Top of Provided entries

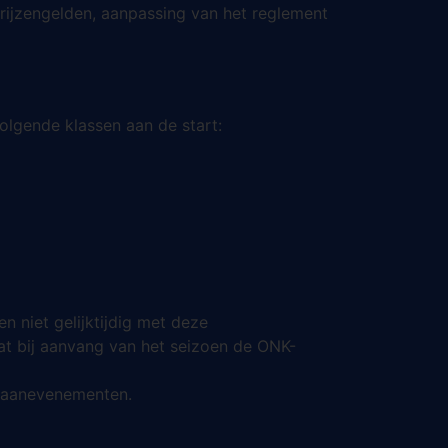
rijzengelden, aanpassing van het reglement
lgende klassen aan de start:
 niet gelijktijdig met deze
at bij aanvang van het seizoen de ONK-
sbaanevenementen.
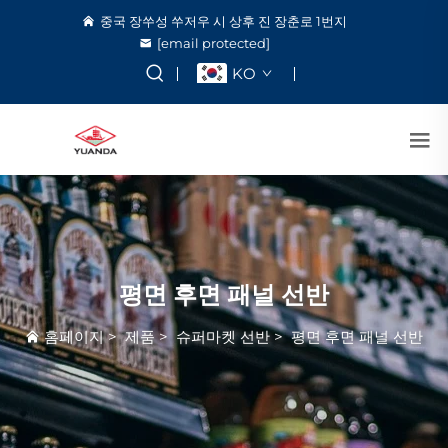
중국 장쑤성 쑤저우 시 상후 진 장춘로 1번지
[email protected]
KO
평면 후면 패널 선반
홈페이지
>
제품
>
슈퍼마켓 선반
>
평면 후면 패널 선반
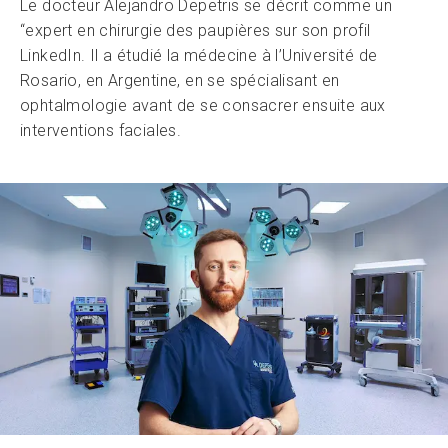
Le docteur Alejandro Depetris se décrit comme un
“expert en chirurgie des paupières sur son profil
LinkedIn. Il a étudié la médecine à l’Université de
Rosario, en Argentine, en se spécialisant en
ophtalmologie avant de se consacrer ensuite aux
interventions faciales.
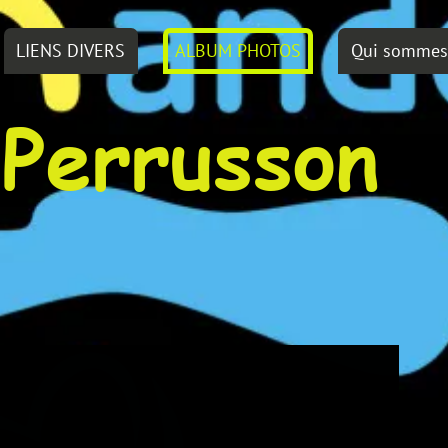
ALBUM PHOTOS
Qui sommes nous?
russon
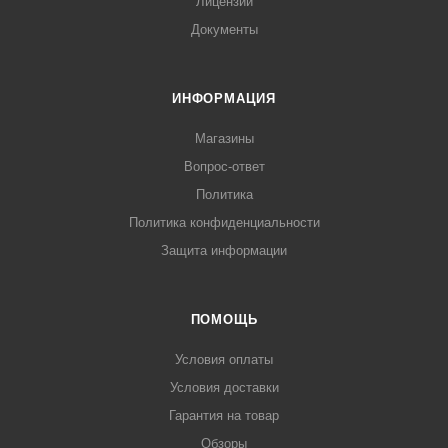
Лицензии
Документы
ИНФОРМАЦИЯ
Магазины
Вопрос-ответ
Политика
Политика конфиденциальности
Защита информации
ПОМОЩЬ
Условия оплаты
Условия доставки
Гарантия на товар
Обзоры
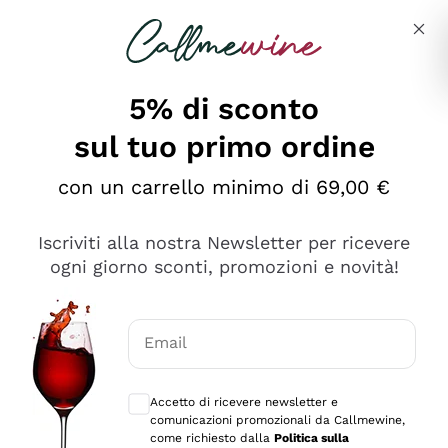
Salta al contenuto principale
Descrivi cosa stai cercando
5% di sconto
sul tuo primo ordine
Ottimo
con un carrello minimo di 69,00 €
4,5
/5
2.566
Iscriviti alla nostra Newsletter per ricevere
recensioni
ogni giorno sconti, promozioni e novità!
Le nostre recensioni a 4 e 5 stelle.
Clicca qui per leggerle tutte >
Email
Precedente
Successivo
Consensi opzionali per ricevere comunica
Accetto di ricevere newsletter e
Oggi
comunicazioni promozionali da Callmewine,
Ordine tutto ok, niente da dire a riguardo. Il sito in se
come richiesto dalla
Politica sulla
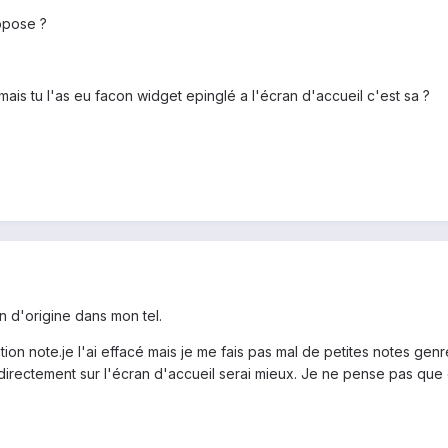
uppose ?
mais tu l'as eu facon widget epinglé a l'écran d'accueil c'est sa ?
on d'origine dans mon tel.
ion note.je l'ai effacé mais je me fais pas mal de petites notes genr
e directement sur l'écran d'accueil serai mieux. Je ne pense pas que c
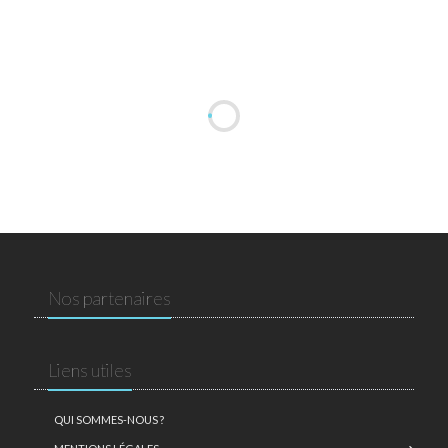
Nos partenaires
Liens utiles
QUI SOMMES-NOUS ?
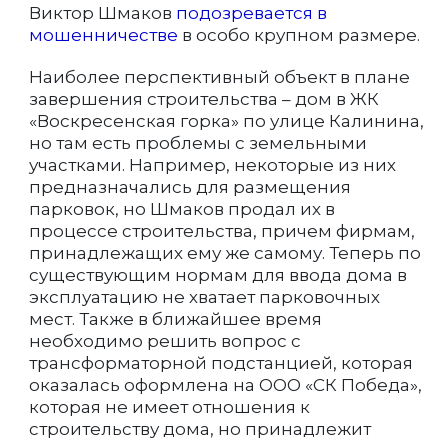
Виктор Шмаков
подозревается в
мошенничестве
в особо крупном размере.
Наиболее перспективный объект в плане
завершения строительства – дом в ЖК
«Воскресенская горка» по улице Калинина,
но там есть проблемы с земельными
участками. Например, некоторые из них
предназначались для размещения
парковок, но Шмаков продал их в
процессе строительства, причем фирмам,
принадлежащих ему же самому. Теперь по
существующим нормам для ввода дома в
эксплуатацию не хватает парковочных
мест. Также в ближайшее время
необходимо решить вопрос с
трансформаторной подстанцией, которая
оказалась оформлена на ООО «СК Победа»,
которая не имеет отношения к
строительству дома, но принадлежит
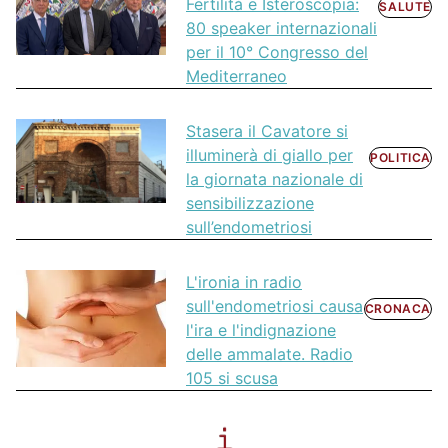
Fertilità e Isteroscopia:
SALUTE
80 speaker internazionali
per il 10° Congresso del
Mediterraneo
Stasera il Cavatore si
illuminerà di giallo per
POLITICA
la giornata nazionale di
sensibilizzazione
sull’endometriosi
L'ironia in radio
sull'endometriosi causa
CRONACA
l'ira e l'indignazione
delle ammalate. Radio
105 si scusa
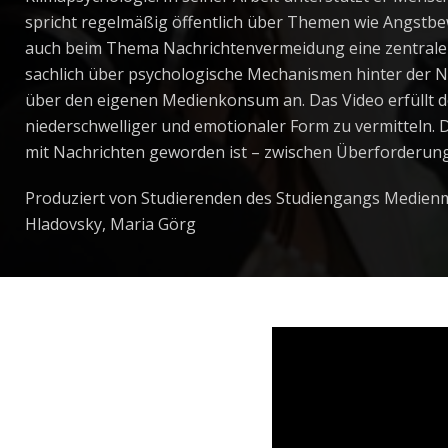
spricht regelmäßig öffentlich über Themen wie Angstbew
auch beim Thema Nachrichtenvermeidung eine zentrale Ro
sachlich über psychologische Mechanismen hinter der N
über den eigenen Medienkonsum an. Das Video erfüllt de
niederschwelliger und emotionaler Form zu vermitteln.
mit Nachrichten geworden ist – zwischen Überforderung,
Produziert von Studierenden des Studiengangs Medienm
Hladovsky, Maria Görg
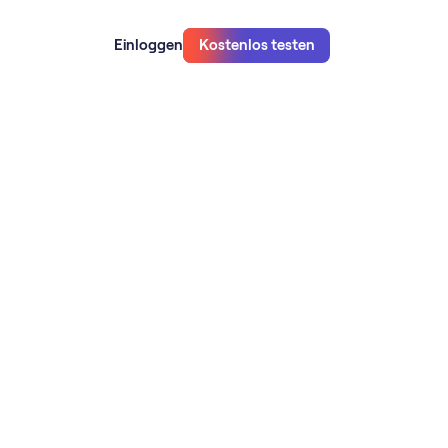
Einloggen
Kostenlos testen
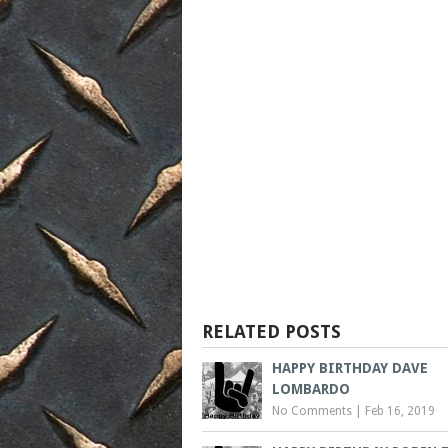
RELATED POSTS
HAPPY BIRTHDAY DAVE
LOMBARDO
No Comments
|
Feb 16, 2019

Bottom of Provided entries

_Exercise brief_
What you write out is the stretch of entries from the line containing "comunicazioni promozionali da" to the line containing "ion note.je l'ai", word for word, with both end lines and no pictures.

_Task answer_
comunicazioni promozionali da Callmewine,
Ordine tutto ok, niente da dire a riguardo. Il sito in se
come richiesto dalla
Politica sulla
uppose ?
mais tu l'as eu facon widget epinglé a l'écran d'accueil c'est sa ?
on d'origine dans mon tel.
ion note.je l'ai effacé mais je me fais pas mal de petites notes genr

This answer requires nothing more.